**TASK PROMPT**
In the entries, find all lines that hold the word "været" and copy them.

======== THE DATA ========

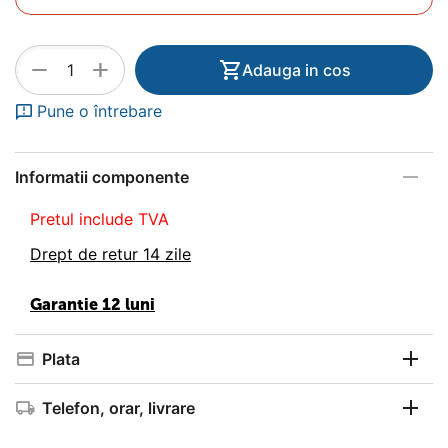
+
−
Adauga in cos
Pune o întrebare
Informatii componente
Pretul include TVA
Drept de retur 14 zile
Garantie 12 luni
Plata
Telefon, orar, livrare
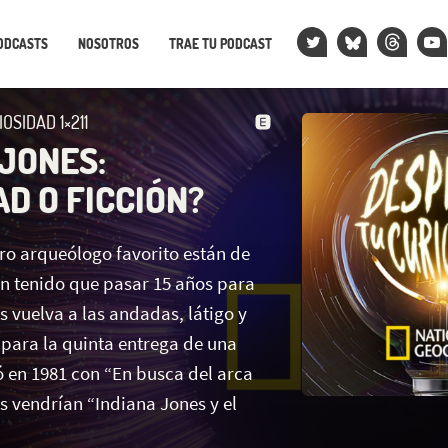
ODCASTS
NOSOTROS
TRAE TU PODCAST
OSIDAD 1×211
 JONES:
D O FICCIÓN?
tro arqueólogo favorito están de
 tenido que pasar 15 años para
 vuelva a las andadas, látigo y
e para la quinta entrega de una
ó en 1981 con “En busca del arca
s vendrían “Indiana Jones y el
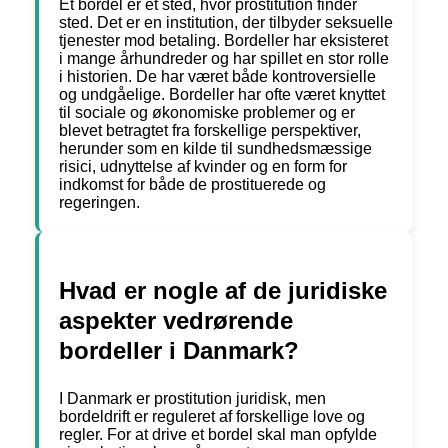
Et bordel er et sted, hvor prostitution finder
sted. Det er en institution, der tilbyder seksuelle
tjenester mod betaling. Bordeller har eksisteret
i mange århundreder og har spillet en stor rolle
i historien. De har været både kontroversielle
og undgåelige. Bordeller har ofte været knyttet
til sociale og økonomiske problemer og er
blevet betragtet fra forskellige perspektiver,
herunder som en kilde til sundhedsmæssige
risici, udnyttelse af kvinder og en form for
indkomst for både de prostituerede og
regeringen.
Hvad er nogle af de juridiske
aspekter vedrørende
bordeller i Danmark?
I Danmark er prostitution juridisk, men
bordeldrift er reguleret af forskellige love og
regler. For at drive et bordel skal man opfylde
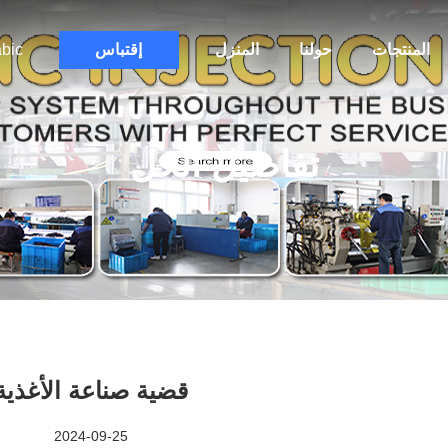
المنتجات
حولنا
المنزل
إقتباس
bic
تفاصيل الحل
قضية صناعة الأغذية
2024-09-25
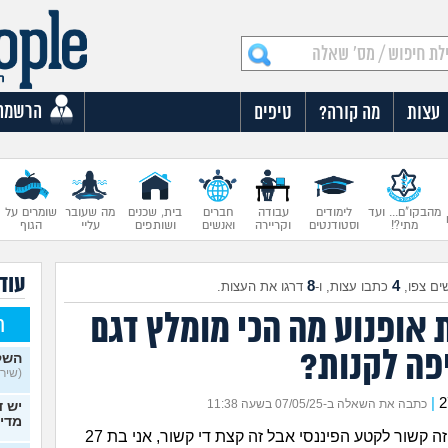
הרשמה
עצות
מה קורה?
טיפים
מהבקו"ם... ועד
לימודים
עבודה
חברים
בית, שכנים
מה שעובר
שומרים על
מתי?!
וסטודנטים
וקריירה
ואנשים
ושותפים
עליי
הגוף
עוד 
8
4
ים צפו,
כתבו עצות, ו-
דרגו את העצות.
 אופנוע מה הכי מומלץ דגם
ח
יפה לקנות?
השק
(שירה,
|
כתבה את השאלה ב-07/05/25 בשעה 11:38
יש ד
מדי
לא יודעת אם זה קשור לקטע הפיננסי אבל זה קצת די קשור, אני בת 27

========

**COMPLETED TASK**
i historien. De har været både kontroversielle
og undgåelige. Bordeller har ofte været knyttet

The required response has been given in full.